Currently, the dairy co-op is copping robust criticism of its performance and future strategy.
Its performance has been under fire from all quarters including from Government ministers.
The farmer-owned cooperative has up to 11 directors. Seven must be shareholders with dairy farming interests, while four are independent and appointed by the board. Former chairman John Wilson and long-servicing director Nicola Shadbolt are not standing again, so two of the three seats up for contention this year are vacant.
Five candidates have put up their hands for the three vacancies: the incumbent director Ashley Waugh, Zespri chair Peter McBride and Ministry for Māori Development chief executive and Māori Television chairman Jamie Tuuta, who all came through Fonterra’s ‘independent’ nomination system.

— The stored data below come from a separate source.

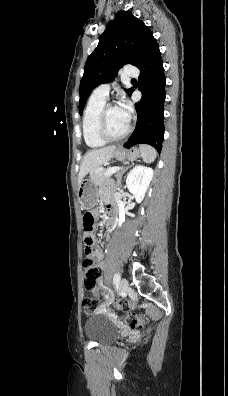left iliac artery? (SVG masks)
I'll list each match as a JSON object with an SVG mask.
<instances>
[{
	"instance_id": "1",
	"label": "left iliac artery",
	"mask_w": 228,
	"mask_h": 396,
	"mask_svg": "<svg viewBox=\"0 0 228 396\" xmlns=\"http://www.w3.org/2000/svg\"><path fill=\"white\" fill-rule=\"evenodd\" d=\"M120 281V274L119 273H115L114 277H113V284H118Z\"/></svg>"
}]
</instances>
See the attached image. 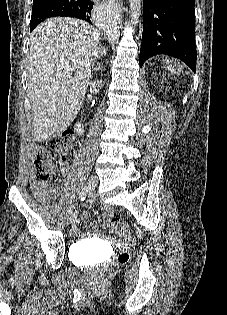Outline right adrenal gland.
<instances>
[{
    "instance_id": "right-adrenal-gland-1",
    "label": "right adrenal gland",
    "mask_w": 227,
    "mask_h": 315,
    "mask_svg": "<svg viewBox=\"0 0 227 315\" xmlns=\"http://www.w3.org/2000/svg\"><path fill=\"white\" fill-rule=\"evenodd\" d=\"M98 53L101 55V56H105V50H104V47L100 45L99 47V50H98Z\"/></svg>"
}]
</instances>
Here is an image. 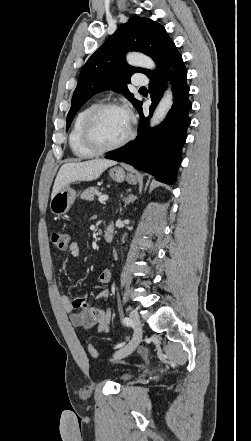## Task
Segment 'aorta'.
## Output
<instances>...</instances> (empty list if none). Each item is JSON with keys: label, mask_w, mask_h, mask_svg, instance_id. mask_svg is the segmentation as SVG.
Returning a JSON list of instances; mask_svg holds the SVG:
<instances>
[{"label": "aorta", "mask_w": 251, "mask_h": 441, "mask_svg": "<svg viewBox=\"0 0 251 441\" xmlns=\"http://www.w3.org/2000/svg\"><path fill=\"white\" fill-rule=\"evenodd\" d=\"M127 62L136 67H142L146 69H155L154 61L140 53L131 52L126 56ZM173 104V93L171 91V85L168 84V88L156 107L153 116L150 120V126L154 127L159 125L166 117L167 113L171 109Z\"/></svg>", "instance_id": "762f6f07"}]
</instances>
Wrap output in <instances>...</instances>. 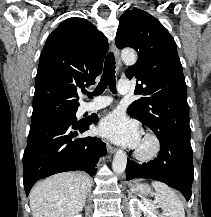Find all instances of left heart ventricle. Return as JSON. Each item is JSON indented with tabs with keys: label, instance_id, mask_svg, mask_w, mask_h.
<instances>
[{
	"label": "left heart ventricle",
	"instance_id": "1",
	"mask_svg": "<svg viewBox=\"0 0 211 217\" xmlns=\"http://www.w3.org/2000/svg\"><path fill=\"white\" fill-rule=\"evenodd\" d=\"M138 147H140L142 149H146L148 147V144H147V142L141 141Z\"/></svg>",
	"mask_w": 211,
	"mask_h": 217
}]
</instances>
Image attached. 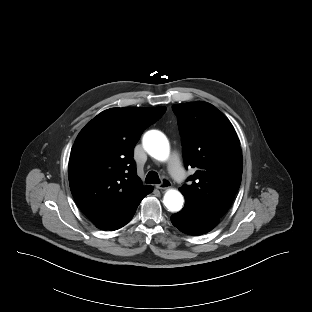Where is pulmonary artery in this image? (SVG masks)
I'll use <instances>...</instances> for the list:
<instances>
[{"label":"pulmonary artery","mask_w":312,"mask_h":312,"mask_svg":"<svg viewBox=\"0 0 312 312\" xmlns=\"http://www.w3.org/2000/svg\"><path fill=\"white\" fill-rule=\"evenodd\" d=\"M168 167L172 177L177 181V183L180 185H184L186 183V174L183 170L178 155H172Z\"/></svg>","instance_id":"obj_1"}]
</instances>
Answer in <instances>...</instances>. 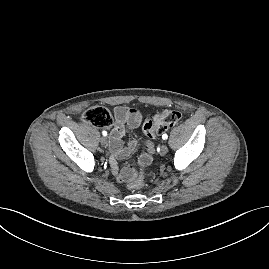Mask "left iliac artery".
Returning a JSON list of instances; mask_svg holds the SVG:
<instances>
[{
	"instance_id": "44dca946",
	"label": "left iliac artery",
	"mask_w": 269,
	"mask_h": 269,
	"mask_svg": "<svg viewBox=\"0 0 269 269\" xmlns=\"http://www.w3.org/2000/svg\"><path fill=\"white\" fill-rule=\"evenodd\" d=\"M167 138H168V135H167V134H163V135H162V139H163V140H167Z\"/></svg>"
}]
</instances>
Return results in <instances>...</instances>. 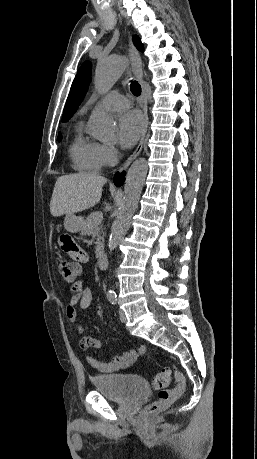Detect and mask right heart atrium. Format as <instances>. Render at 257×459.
<instances>
[{"instance_id": "d8ad5b80", "label": "right heart atrium", "mask_w": 257, "mask_h": 459, "mask_svg": "<svg viewBox=\"0 0 257 459\" xmlns=\"http://www.w3.org/2000/svg\"><path fill=\"white\" fill-rule=\"evenodd\" d=\"M117 151L113 145L102 144L100 146V159L103 165H112L116 161Z\"/></svg>"}]
</instances>
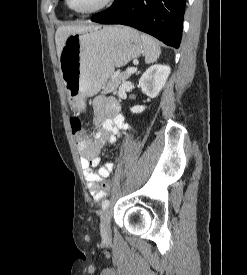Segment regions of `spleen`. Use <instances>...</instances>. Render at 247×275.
Returning a JSON list of instances; mask_svg holds the SVG:
<instances>
[{
  "label": "spleen",
  "mask_w": 247,
  "mask_h": 275,
  "mask_svg": "<svg viewBox=\"0 0 247 275\" xmlns=\"http://www.w3.org/2000/svg\"><path fill=\"white\" fill-rule=\"evenodd\" d=\"M141 40L144 48L145 63H154L161 54L159 44L150 36L146 34L141 35Z\"/></svg>",
  "instance_id": "spleen-1"
}]
</instances>
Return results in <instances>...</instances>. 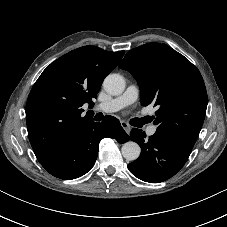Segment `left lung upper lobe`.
Segmentation results:
<instances>
[{"label": "left lung upper lobe", "instance_id": "obj_1", "mask_svg": "<svg viewBox=\"0 0 227 227\" xmlns=\"http://www.w3.org/2000/svg\"><path fill=\"white\" fill-rule=\"evenodd\" d=\"M119 67L139 83L141 104L158 107L156 131L192 149L207 108V92L199 70L171 47L154 42L130 50Z\"/></svg>", "mask_w": 227, "mask_h": 227}]
</instances>
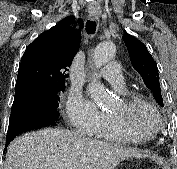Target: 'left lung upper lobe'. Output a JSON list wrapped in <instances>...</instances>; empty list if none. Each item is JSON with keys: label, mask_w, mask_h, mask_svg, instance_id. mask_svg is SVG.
Returning <instances> with one entry per match:
<instances>
[{"label": "left lung upper lobe", "mask_w": 177, "mask_h": 169, "mask_svg": "<svg viewBox=\"0 0 177 169\" xmlns=\"http://www.w3.org/2000/svg\"><path fill=\"white\" fill-rule=\"evenodd\" d=\"M123 41L135 70L141 75L145 85L151 89L155 99L163 107L158 68L147 47L125 31Z\"/></svg>", "instance_id": "obj_1"}]
</instances>
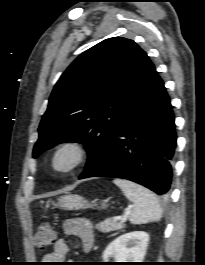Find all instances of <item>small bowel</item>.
<instances>
[{
	"instance_id": "obj_1",
	"label": "small bowel",
	"mask_w": 205,
	"mask_h": 265,
	"mask_svg": "<svg viewBox=\"0 0 205 265\" xmlns=\"http://www.w3.org/2000/svg\"><path fill=\"white\" fill-rule=\"evenodd\" d=\"M67 236H77L82 240L85 252H90L94 246V231L92 224L85 218L68 219L63 224ZM69 247L64 239H58L53 251L44 256L45 263L56 264L65 260Z\"/></svg>"
}]
</instances>
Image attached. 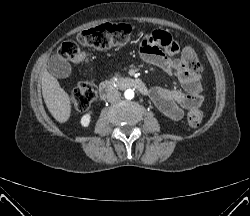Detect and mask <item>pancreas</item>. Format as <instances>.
<instances>
[{
    "mask_svg": "<svg viewBox=\"0 0 250 216\" xmlns=\"http://www.w3.org/2000/svg\"><path fill=\"white\" fill-rule=\"evenodd\" d=\"M115 76H116V77H118L119 75H118V74H116Z\"/></svg>",
    "mask_w": 250,
    "mask_h": 216,
    "instance_id": "1",
    "label": "pancreas"
}]
</instances>
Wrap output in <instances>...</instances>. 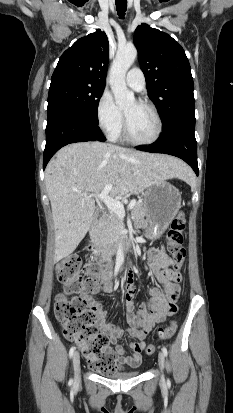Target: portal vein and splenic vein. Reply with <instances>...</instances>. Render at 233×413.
Masks as SVG:
<instances>
[{"label": "portal vein and splenic vein", "instance_id": "portal-vein-and-splenic-vein-1", "mask_svg": "<svg viewBox=\"0 0 233 413\" xmlns=\"http://www.w3.org/2000/svg\"><path fill=\"white\" fill-rule=\"evenodd\" d=\"M112 187H113L112 184H108L101 191V193L93 194L89 197L101 200L109 208V210L116 213L120 218H123L125 216V210H124L123 204L120 201L109 196V192L112 189ZM135 204H136V200H132L130 204L128 205V209L129 210L133 209Z\"/></svg>", "mask_w": 233, "mask_h": 413}]
</instances>
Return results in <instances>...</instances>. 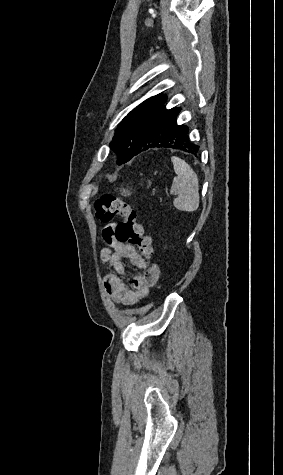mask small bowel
<instances>
[{
    "instance_id": "1",
    "label": "small bowel",
    "mask_w": 283,
    "mask_h": 475,
    "mask_svg": "<svg viewBox=\"0 0 283 475\" xmlns=\"http://www.w3.org/2000/svg\"><path fill=\"white\" fill-rule=\"evenodd\" d=\"M118 222L116 219H106L102 225L101 242L107 244L100 251V259L110 270L104 274L103 283L108 296L123 306H132L144 298L151 287L159 280L160 267L154 263L152 271H143L132 278L131 284H126L122 277L126 275L123 259L130 260L140 269V254L129 243L115 240Z\"/></svg>"
}]
</instances>
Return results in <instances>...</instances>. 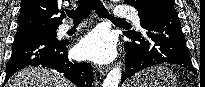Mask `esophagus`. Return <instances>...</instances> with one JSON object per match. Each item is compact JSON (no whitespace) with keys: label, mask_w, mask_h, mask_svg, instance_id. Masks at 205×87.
Returning <instances> with one entry per match:
<instances>
[{"label":"esophagus","mask_w":205,"mask_h":87,"mask_svg":"<svg viewBox=\"0 0 205 87\" xmlns=\"http://www.w3.org/2000/svg\"><path fill=\"white\" fill-rule=\"evenodd\" d=\"M109 70H110V67H109V66H99V67H98V71H99L102 75H106Z\"/></svg>","instance_id":"esophagus-1"}]
</instances>
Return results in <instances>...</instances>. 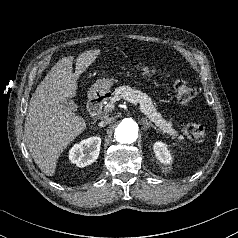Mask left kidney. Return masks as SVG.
<instances>
[{"label":"left kidney","instance_id":"5707ae66","mask_svg":"<svg viewBox=\"0 0 238 238\" xmlns=\"http://www.w3.org/2000/svg\"><path fill=\"white\" fill-rule=\"evenodd\" d=\"M157 159L163 164H171L173 157L167 148V145L161 141H158L153 146Z\"/></svg>","mask_w":238,"mask_h":238}]
</instances>
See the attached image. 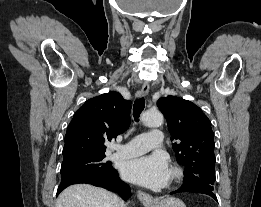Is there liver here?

Adding interest to this year’s vote are bids by former director Leonie Guiney – who was dumped from the board last when she failed to make it through this same nomination process – and multi property-owning Canterbury dairy farmer John Nicholls. Both have come to the contest via the ‘self-nominating’ process.
The two chose not to take part in Fonterra’s ‘independent nomination process’ in which candidates are nominated by the board after being recommended by an independent selection panel. Instead they relied on getting the signatures of 35 farmer shareholders to support their nominations.
Guiney has recently settled a legal wrangle with the Fonterra board after suing it for defamation, when it took court action earlier this year gagging her from speaking about co-op business.
All the candidates standing need to restore farmer and public confidence in Fonterra. A good start would be an end to the ridiculous board-controlled ‘independent’ nomination process. While few would dispute the quality of all the candidates who have come through this time, the perception of this process is that the board only allows the candidates it wants to run for election.
Meantime, the ‘self-nomination’ process has also produced two good candidates, showing that would-be directors of quality can be found without the need for Fonterra to have to artificially ‘manufacture’ them. Full and proper democracy should be the hallmark and standard of any farmer co-operative.